Deception is also a key skill to master for staying alive in hostile situations, though, and those are the skills the team is trying to instill in its robots. Perhaps nowhere is that instinct more finely honed than in squirrels, which are potential food for just about everything they will ever encounter in their often brief, twitchy lives and, to make matters worse, are constantly stealing food from one another. That also means, though, that they’re very good at hiding food from one another, a skill researchers want to instill in their robots.

The Georgia Tech team taught their mobile robots to mimic the behavior of squirrels storing food for the winter, picking up virtual food items and dropping them in caches. They also managed to teach the robots the equally valuable skill of bullshitting about where their caches are by visiting fake caches where no food is stored when other robots are around, and then changing the location of real caches once they’ve left.
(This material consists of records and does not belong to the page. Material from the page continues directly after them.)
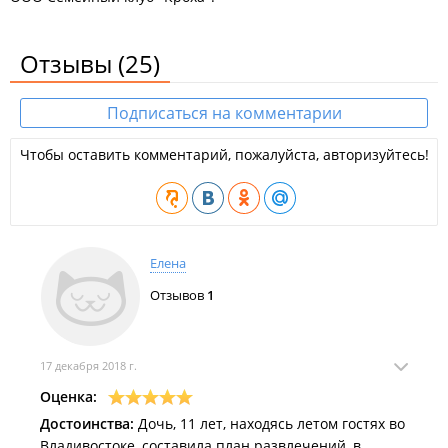
Отзывы
(25)
Подписаться на комментарии
Чтобы оставить комментарий, пожалуйста, авторизуйтесь!
Елена
Отзывов
1
17 декабря 2018 г.
Оценка:
Достоинства:
Дочь, 11 лет, находясь летом гостях во
Владивостоке, составила план развлечений, в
It may not sound like much, but for robots who will have to learn to get along in a world run (for now) by human beings, being able to lie — or at least not tell the whole truth — is a tactic they’ll need to master sooner than later. You can get a look at how skilled they’re getting at it in the video below.

While we’re not super comfortable with robots learning to deceive us, there are things we worry about more. As long as the robots don’t reciprocate by teaching their squirrel mentors how to shoot lasers, we should be okay. If, however, we’re faced with a future that includes both robots that can lie to you and squirrels that can vaporize you with a thought…man, we’re really just done. That’s a world in which the living will envy the dead.